Problem description
Below this line are records; transcribe exactly the lines between the one holding "Dino D’Santiago" and the one holding "Сегодня я хочу", inclusive, and omit the pictures.

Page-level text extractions
========

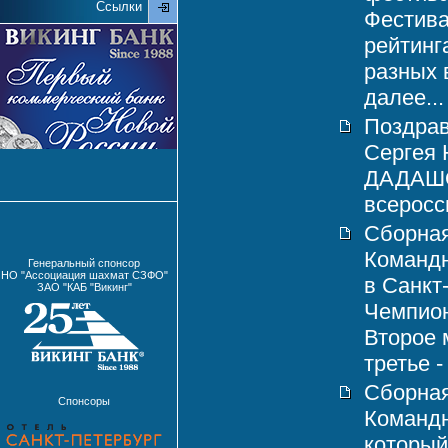
Ссылки
Фестива
рейтинг
разных 
далее...
Поздрав
Сергея
ДАДАШОВ
всеросси
Сборная
Командн
Генеральный спонсор
НО "Ассоциация шахмат СЗФО"
в Санкт
ЗАО "КАБ "Викинг"
Чемпион
Второе 
третье -
Сборная
Спонсоры
Команд
который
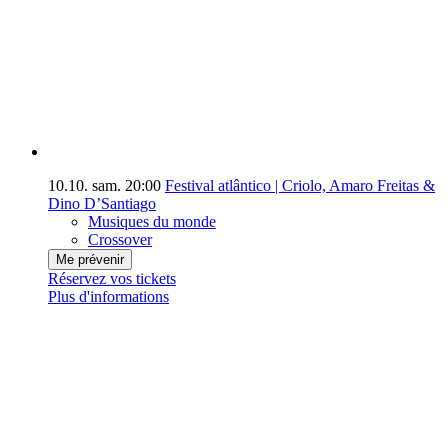
10.10.
sam.
20:00
Festival atlântico | Criolo, Amaro Freitas &
Dino D’Santiago
Musiques du monde
Crossover
Me prévenir
Réservez vos tickets
Plus d'informations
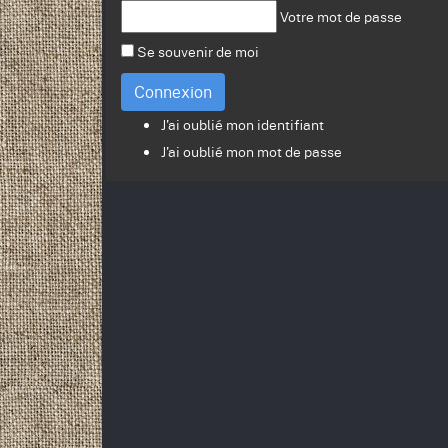
Votre mot de passe
Se souvenir de moi
Connexion
J'ai oublié mon identifiant
J'ai oublié mon mot de passe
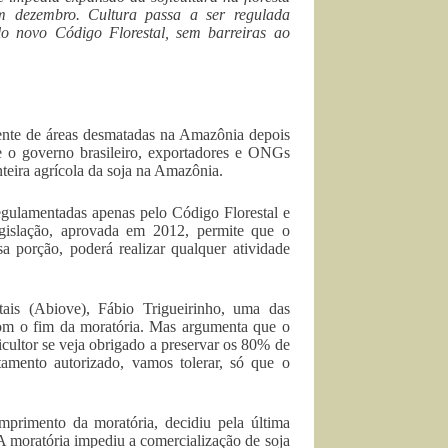
m dezembro. Cultura passa a ser regulada
lo novo Código Florestal, sem barreiras ao
iente de áreas desmatadas na Amazônia depois
 o governo brasileiro, exportadores e ONGs
teira agrícola da soja na Amazônia.
regulamentadas apenas pelo Código Florestal e
gislação, aprovada em 2012, permite que o
a porção, poderá realizar qualquer atividade
tais (Abiove), Fábio Trigueirinho, uma das
com o fim da moratória. Mas argumenta que o
cultor se veja obrigado a preservar os 80% de
amento autorizado, vamos tolerar, só que o
primento da moratória, decidiu pela última
A moratória impediu a comercialização de soja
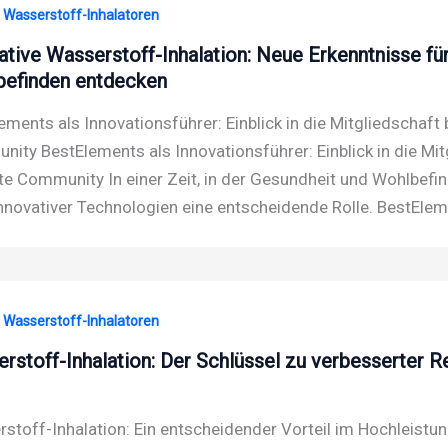
· Wasserstoff-Inhalatoren
ative Wasserstoff-Inhalation: Neue Erkenntnisse f
efinden entdecken
ements als Innovationsführer: Einblick in die Mitgliedschaft
ity BestElements als Innovationsführer: Einblick in die Mi
ute Community In einer Zeit, in der Gesundheit und Wohlbefi
innovativer Technologien eine entscheidende Rolle. BestElem
· Wasserstoff-Inhalatoren
rstoff-Inhalation: Der Schlüssel zu verbesserter 
stoff-Inhalation: Ein entscheidender Vorteil im Hochleistun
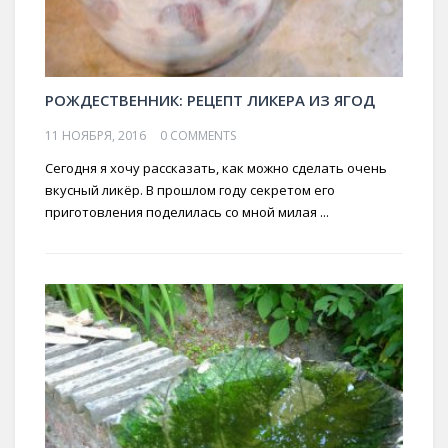
РОЖДЕСТВЕННИК: РЕЦЕПТ ЛИКЕРА ИЗ ЯГОД
11 НОЯБРЯ, 2016
0 COMMENTS
Сегодня я хочу рассказать, как можно сделать очень
вкусный ликёр. В прошлом году секретом его
приготовления поделилась со мной милая ...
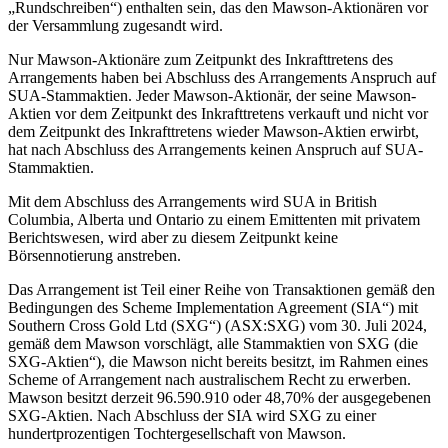
„Rundschreiben“) enthalten sein, das den Mawson-Aktionären vor
der Versammlung zugesandt wird.
Nur Mawson-Aktionäre zum Zeitpunkt des Inkrafttretens des
Arrangements haben bei Abschluss des Arrangements Anspruch auf
SUA-Stammaktien. Jeder Mawson-Aktionär, der seine Mawson-
Aktien vor dem Zeitpunkt des Inkrafttretens verkauft und nicht vor
dem Zeitpunkt des Inkrafttretens wieder Mawson-Aktien erwirbt,
hat nach Abschluss des Arrangements keinen Anspruch auf SUA-
Stammaktien.
Mit dem Abschluss des Arrangements wird SUA in British
Columbia, Alberta und Ontario zu einem Emittenten mit privatem
Berichtswesen, wird aber zu diesem Zeitpunkt keine
Börsennotierung anstreben.
Das Arrangement ist Teil einer Reihe von Transaktionen gemäß den
Bedingungen des Scheme Implementation Agreement (SIA“) mit
Southern Cross Gold Ltd (SXG“) (ASX:SXG) vom 30. Juli 2024,
gemäß dem Mawson vorschlägt, alle Stammaktien von SXG (die
SXG-Aktien“), die Mawson nicht bereits besitzt, im Rahmen eines
Scheme of Arrangement nach australischem Recht zu erwerben.
Mawson besitzt derzeit 96.590.910 oder 48,70% der ausgegebenen
SXG-Aktien. Nach Abschluss der SIA wird SXG zu einer
hundertprozentigen Tochtergesellschaft von Mawson.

========

Answer area
Dino D’Santiago
Musiques du monde
Crossover
Me prévenir
Réservez vos tickets
Plus d'informations
Votre mot de passe
Se souvenir de moi
Connexion
J'ai oublié mon identifiant
J'ai oublié mon mot de passe
m dezembro. Cultura passa a ser regulada
lo novo Código Florestal, sem barreiras ao
iente de áreas desmatadas na Amazônia depois
 o governo brasileiro, exportadores e ONGs
teira agrícola da soja na Amazônia.
regulamentadas apenas pelo Código Florestal e
gislação, aprovada em 2012, permite que o
a porção, poderá realizar qualquer atividade
tais (Abiove), Fábio Trigueirinho, uma das
com o fim da moratória. Mas argumenta que o
cultor se veja obrigado a preservar os 80% de
amento autorizado, vamos tolerar, só que o
primento da moratória, decidiu pela última
A moratória impediu a comercialização de soja
· Wasserstoff-Inhalatoren
ative Wasserstoff-Inhalation: Neue Erkenntnisse f
efinden entdecken
ements als Innovationsführer: Einblick in die Mitgliedschaft
ity BestElements als Innovationsführer: Einblick in die Mi
ute Community In einer Zeit, in der Gesundheit und Wohlbefi
innovativer Technologien eine entscheidende Rolle. BestElem
· Wasserstoff-Inhalatoren
rstoff-Inhalation: Der Schlüssel zu verbesserter 
stoff-Inhalation: Ein entscheidender Vorteil im Hochleistun
РОЖДЕСТВЕННИК: РЕЦЕПТ ЛИКЕРА ИЗ ЯГОД
11 НОЯБРЯ, 2016
0 COMMENTS
Сегодня я хочу рассказать, как можно сделать очень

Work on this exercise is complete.